1. BÖLÜM: SINIR DIŞI

5.8K 278 948
                                    

Bütün güzel yorumlarınızı ve yıldızlarınızı bekliyorum. ❤️

Keyifle okuyun ve terlemeye hazır olun. 🏜

(lorde - everybody wants to rule the world) 🎵

Her gün yürüdüğüm çakıllı yolda ilerliyordum. Her gün aynı bakışlar ve aynı laflara maruz kalmak beni artık yaralamıyordu. İnsanlar daima konuşurdu ve ağızlarını büzüp 'otur oturduğun yere ve saygılı ol' diyemezdik.

Eskiden fazlasıyla korkardım. O zamanlar insanların dediği şeyler ruhumda oynamaktan fazlasıyla keyif aldığım bıçaklardan daha keskin yarıklar açardı.

Küçücük bir çocukken maruz kaldığım ayrımcılık fazlasıyla can yakıcıydı.

'Şeytanın tohumusun sen!'

'Ucube!'

'Senden nefret ediyorum!'

'Keşke geberip gitsen Eva!'

Bana karşı sarf edilen tüm bu hakaretlerin tek bir sebebi vardı. O da muhtemelen dışarıdan tıpkı bir cadıya benziyor oluşumdu.

Saçlarım hafif küllü bir beyaz renge sahipti. Doğal dalgaları ve uzunluğu dışarıdan bakılınca ürkütücü durduğu kadar güzel de görünüyordu. İnsanların hakkımda bu kadar kötü konuşmalarının bir diğer sebebiyse gözlerimin rengi olmalıydı. Saçlarımdaki gri ışıltıya sahip buz mavisi gözlerim vardı. Bulunduğumuz şehirdeki en farklı kişi bendim. Dolayısıyla kime sorsanız beni tanırdı. Böyle tanınmak istemiyordum ama elimden başka bir şey gelmiyordu. Bir şekilde onlara kulak tıkamayı başarmıştım.
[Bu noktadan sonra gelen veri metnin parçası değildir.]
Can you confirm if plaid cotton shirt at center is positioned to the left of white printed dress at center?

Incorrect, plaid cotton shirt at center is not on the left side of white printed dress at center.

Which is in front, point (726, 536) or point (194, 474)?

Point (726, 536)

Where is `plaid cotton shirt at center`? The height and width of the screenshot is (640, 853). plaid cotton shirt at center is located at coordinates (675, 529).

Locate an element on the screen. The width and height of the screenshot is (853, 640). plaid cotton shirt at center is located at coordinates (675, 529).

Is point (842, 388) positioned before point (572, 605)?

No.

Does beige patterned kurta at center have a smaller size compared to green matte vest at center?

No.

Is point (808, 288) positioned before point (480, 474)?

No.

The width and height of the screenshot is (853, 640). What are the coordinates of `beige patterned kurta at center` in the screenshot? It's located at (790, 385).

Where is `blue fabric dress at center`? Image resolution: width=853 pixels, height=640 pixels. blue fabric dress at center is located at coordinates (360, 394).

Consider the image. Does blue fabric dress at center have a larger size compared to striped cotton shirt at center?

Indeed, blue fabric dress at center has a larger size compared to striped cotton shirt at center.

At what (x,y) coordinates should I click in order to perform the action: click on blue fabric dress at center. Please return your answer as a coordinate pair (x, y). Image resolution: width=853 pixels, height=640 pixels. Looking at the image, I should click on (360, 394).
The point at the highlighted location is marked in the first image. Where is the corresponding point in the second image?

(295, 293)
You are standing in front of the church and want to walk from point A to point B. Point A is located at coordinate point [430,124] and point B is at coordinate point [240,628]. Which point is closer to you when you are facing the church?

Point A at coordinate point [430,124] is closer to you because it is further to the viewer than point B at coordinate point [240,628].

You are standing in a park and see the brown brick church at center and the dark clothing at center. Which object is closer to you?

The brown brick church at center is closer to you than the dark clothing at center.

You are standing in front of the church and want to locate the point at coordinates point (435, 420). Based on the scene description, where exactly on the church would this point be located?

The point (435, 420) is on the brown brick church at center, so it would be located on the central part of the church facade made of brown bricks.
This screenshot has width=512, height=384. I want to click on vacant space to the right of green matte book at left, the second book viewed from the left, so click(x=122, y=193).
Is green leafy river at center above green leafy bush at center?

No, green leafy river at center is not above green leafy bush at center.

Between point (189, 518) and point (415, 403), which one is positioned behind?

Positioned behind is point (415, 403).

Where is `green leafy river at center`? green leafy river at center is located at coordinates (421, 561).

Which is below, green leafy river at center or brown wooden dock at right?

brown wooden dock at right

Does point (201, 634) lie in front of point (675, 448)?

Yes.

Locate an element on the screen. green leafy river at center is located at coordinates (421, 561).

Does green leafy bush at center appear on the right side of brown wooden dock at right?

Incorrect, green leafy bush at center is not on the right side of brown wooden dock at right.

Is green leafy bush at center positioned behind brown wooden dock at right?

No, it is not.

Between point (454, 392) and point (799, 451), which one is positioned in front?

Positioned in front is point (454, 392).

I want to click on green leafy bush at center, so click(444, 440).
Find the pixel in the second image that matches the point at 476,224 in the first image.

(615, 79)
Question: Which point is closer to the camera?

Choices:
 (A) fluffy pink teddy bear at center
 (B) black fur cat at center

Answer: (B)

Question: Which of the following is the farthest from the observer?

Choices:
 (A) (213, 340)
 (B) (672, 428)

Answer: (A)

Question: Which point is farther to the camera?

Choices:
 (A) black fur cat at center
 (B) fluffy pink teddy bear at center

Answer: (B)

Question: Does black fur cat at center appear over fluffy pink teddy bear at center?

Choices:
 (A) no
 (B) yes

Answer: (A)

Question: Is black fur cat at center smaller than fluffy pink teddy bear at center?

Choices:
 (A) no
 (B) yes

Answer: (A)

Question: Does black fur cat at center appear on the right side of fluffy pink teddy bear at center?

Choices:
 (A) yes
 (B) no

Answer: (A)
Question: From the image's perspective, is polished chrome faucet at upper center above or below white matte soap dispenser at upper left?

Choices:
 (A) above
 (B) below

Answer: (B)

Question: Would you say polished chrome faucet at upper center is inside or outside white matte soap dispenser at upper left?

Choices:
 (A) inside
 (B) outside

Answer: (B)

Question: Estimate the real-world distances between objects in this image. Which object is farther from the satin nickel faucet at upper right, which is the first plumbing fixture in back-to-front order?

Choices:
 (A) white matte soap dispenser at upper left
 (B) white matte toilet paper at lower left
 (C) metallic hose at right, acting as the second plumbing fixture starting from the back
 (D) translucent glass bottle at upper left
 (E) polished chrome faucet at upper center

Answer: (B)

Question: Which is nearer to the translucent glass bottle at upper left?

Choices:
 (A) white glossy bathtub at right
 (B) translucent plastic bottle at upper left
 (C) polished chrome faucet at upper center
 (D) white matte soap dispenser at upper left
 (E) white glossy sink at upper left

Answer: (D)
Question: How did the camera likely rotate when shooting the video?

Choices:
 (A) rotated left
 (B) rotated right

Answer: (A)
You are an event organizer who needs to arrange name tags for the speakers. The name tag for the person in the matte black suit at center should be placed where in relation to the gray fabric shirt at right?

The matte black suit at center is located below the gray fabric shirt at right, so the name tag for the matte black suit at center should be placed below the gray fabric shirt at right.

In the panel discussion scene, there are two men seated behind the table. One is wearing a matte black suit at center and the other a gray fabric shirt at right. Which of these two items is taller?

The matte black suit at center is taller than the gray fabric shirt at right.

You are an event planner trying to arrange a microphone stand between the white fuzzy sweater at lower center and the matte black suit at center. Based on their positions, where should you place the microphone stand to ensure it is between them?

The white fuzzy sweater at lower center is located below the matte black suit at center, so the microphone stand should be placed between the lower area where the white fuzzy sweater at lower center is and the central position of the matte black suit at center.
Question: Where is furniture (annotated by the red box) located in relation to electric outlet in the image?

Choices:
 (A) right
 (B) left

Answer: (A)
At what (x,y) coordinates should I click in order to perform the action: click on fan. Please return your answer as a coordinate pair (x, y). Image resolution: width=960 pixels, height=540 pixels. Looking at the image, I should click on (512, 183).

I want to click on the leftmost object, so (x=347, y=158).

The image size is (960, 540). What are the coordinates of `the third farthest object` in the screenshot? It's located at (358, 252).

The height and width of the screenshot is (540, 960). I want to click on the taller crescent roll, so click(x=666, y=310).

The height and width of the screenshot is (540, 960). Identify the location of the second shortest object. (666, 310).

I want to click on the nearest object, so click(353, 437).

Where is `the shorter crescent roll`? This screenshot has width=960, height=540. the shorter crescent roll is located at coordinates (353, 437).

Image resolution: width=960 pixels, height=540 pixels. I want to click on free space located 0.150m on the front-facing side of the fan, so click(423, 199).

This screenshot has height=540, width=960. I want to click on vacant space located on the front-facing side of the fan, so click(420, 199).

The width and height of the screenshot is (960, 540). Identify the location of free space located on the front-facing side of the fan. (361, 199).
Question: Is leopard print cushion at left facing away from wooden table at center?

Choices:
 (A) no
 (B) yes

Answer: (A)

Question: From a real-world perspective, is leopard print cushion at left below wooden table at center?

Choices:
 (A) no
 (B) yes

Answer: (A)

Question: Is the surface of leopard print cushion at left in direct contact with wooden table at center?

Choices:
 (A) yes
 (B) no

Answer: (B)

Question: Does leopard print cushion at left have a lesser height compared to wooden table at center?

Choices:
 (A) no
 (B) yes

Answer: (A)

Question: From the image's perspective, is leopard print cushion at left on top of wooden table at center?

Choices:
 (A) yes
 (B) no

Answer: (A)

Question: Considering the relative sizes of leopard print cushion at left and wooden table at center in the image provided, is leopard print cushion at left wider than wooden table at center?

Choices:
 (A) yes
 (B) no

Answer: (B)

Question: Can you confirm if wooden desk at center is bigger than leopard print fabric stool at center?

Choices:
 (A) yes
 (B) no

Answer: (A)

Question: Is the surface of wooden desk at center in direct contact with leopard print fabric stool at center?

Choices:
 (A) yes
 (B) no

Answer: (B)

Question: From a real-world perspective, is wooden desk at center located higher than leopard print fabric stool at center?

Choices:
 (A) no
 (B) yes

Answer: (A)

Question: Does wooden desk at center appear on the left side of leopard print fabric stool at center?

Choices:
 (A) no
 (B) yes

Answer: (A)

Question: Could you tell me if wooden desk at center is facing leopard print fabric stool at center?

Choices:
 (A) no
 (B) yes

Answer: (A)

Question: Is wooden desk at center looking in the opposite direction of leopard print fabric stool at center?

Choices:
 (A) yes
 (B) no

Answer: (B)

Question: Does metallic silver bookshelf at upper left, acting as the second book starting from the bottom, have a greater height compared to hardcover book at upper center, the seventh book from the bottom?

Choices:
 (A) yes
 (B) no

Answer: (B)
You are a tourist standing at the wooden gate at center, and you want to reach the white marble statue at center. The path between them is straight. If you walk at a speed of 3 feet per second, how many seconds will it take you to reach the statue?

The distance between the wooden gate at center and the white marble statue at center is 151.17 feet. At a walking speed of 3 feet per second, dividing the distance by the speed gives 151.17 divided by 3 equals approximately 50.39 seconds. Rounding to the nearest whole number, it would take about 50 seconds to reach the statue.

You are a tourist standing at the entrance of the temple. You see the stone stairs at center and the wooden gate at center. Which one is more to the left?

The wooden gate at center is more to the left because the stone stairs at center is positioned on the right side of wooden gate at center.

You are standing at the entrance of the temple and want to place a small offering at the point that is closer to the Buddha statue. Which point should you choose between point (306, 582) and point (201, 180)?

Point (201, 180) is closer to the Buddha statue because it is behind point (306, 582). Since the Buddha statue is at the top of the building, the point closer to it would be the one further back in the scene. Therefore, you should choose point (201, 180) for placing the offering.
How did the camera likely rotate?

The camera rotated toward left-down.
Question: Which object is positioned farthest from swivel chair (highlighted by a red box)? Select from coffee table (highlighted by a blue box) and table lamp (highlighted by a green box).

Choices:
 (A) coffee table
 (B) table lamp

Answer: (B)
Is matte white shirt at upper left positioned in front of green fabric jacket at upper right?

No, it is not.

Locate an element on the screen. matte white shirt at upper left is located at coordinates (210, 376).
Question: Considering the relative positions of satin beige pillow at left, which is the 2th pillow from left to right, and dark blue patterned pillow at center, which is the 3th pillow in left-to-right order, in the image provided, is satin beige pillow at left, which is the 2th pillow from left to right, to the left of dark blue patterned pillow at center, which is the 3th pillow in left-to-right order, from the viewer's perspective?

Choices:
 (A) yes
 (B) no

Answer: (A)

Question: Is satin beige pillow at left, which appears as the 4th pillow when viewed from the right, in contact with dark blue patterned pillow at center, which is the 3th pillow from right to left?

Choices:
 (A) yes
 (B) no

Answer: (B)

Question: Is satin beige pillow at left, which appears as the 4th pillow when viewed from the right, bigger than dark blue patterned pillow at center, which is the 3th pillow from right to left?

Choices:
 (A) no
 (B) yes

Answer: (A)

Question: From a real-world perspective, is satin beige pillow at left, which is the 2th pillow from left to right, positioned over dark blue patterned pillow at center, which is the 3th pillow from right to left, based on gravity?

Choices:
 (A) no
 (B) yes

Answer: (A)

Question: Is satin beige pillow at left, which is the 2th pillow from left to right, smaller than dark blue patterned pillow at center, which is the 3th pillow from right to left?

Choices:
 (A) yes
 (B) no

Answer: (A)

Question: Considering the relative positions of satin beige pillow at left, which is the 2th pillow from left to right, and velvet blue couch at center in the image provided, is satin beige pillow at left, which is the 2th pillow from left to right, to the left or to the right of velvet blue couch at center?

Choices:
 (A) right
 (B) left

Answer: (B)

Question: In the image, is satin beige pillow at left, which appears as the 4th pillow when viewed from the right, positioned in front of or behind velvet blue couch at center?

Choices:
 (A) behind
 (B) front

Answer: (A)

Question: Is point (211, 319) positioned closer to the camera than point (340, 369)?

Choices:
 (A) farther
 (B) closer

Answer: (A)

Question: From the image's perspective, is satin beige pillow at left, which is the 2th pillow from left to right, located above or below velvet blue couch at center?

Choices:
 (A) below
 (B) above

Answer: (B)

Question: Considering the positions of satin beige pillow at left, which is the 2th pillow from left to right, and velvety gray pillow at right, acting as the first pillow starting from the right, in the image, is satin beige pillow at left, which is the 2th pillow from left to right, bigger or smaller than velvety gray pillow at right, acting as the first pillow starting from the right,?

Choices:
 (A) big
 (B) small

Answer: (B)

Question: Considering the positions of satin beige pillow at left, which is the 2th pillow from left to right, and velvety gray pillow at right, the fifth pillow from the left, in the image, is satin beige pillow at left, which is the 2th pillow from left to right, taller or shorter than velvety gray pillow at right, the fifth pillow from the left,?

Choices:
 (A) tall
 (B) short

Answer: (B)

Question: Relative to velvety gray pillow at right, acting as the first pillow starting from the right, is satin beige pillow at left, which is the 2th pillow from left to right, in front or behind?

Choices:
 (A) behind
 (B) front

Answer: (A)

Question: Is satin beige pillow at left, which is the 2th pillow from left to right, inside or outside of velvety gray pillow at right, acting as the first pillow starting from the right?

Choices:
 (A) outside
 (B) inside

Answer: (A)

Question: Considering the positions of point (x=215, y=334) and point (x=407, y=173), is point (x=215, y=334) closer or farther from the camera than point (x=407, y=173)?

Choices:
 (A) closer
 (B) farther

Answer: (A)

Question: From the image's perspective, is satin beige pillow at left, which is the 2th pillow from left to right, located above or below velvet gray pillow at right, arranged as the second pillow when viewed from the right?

Lanet olsun! Böyle doğmayı ben seçmemiştim ki!

Aaron daima bana kendimi sevmem gerektiğini hatırlatırdı. Çocukluğumdan beri yanımda olan tek destekçim oydu. Bu lanet yerde başım sıkıştığında gidebileceğim, sığınabileceğim tek liman oydu. Dışarının gürültüsünü bastıran gülümsemesi her şeyi unutturabilecek kadar içtendi.

Yedi yaşımdayken okuma ve yazma öğrenmek için aynı binaya gidiyorduk. Aaron ile ilk tanışmamız o zamandı. Okulun ilk günüydü ve diğer çocuklar gibi ben de heyecandan yerimde duramıyordum. Tabii diğerlerinden beni ayıran tek fark sınıfın arkalarına atılmamdı. Diğer çocukların beni dışlamaları kalbimi fazlasıyla kırıyordu. Ağlamamak için tırnaklarımı avuç içlerime bastırdığım zamanı dün gibi hatırlıyordum.

Su mataramdaki su bittiğinde birkaç kişiden su istemiştim. Bulunduğumuz evrende suyu kıymetli kullanmamız gerektiğini biliyordum fakat maalesef ki suyum bitmişti. Herkes bana tiksinen bakışlarını fırlatırken Aaron iki ön sırada oturuyordu. Yerinden kalkıp yanıma oturduğunda zeytin karası gözleriyle bana gülümsemişti.

"Selam! Ben Aaron," dediğinde elini uzatmıştı. Bir eline bir de yüzüne baktığımda gülümsemesini daha da genişleterek kaşlarını kaldırmıştı. "İstersen seninle suyumu paylaşabilirim."

Evet, gördüğüm ilk incelik Aaron'dandı. O an şaşırmıştım. Çünkü onun da diğer çocuklar gibi olacağını düşünmüştüm. Onun da benimle dalga geçeceğini, beni dışlayacağını düşünmüştüm ama o elini indirmeden beklemişti. Ve hayat dolu gülümsemesini tam on sene boyunca hiç kaybetmedi.

Aaron benim Delphia'daki tek arkadaşımdı. Benden yalnızca bir yaş büyüktü ve tek istediği asker olmaktı. Bu sebeple on sekizine bastığında sınavlara girmiş ve kazanmıştı. Son zamanlarda eskisi kadar görüşemiyorduk. Bu beni üzse de, onun hayalindeki işi yapmasına seviniyordum.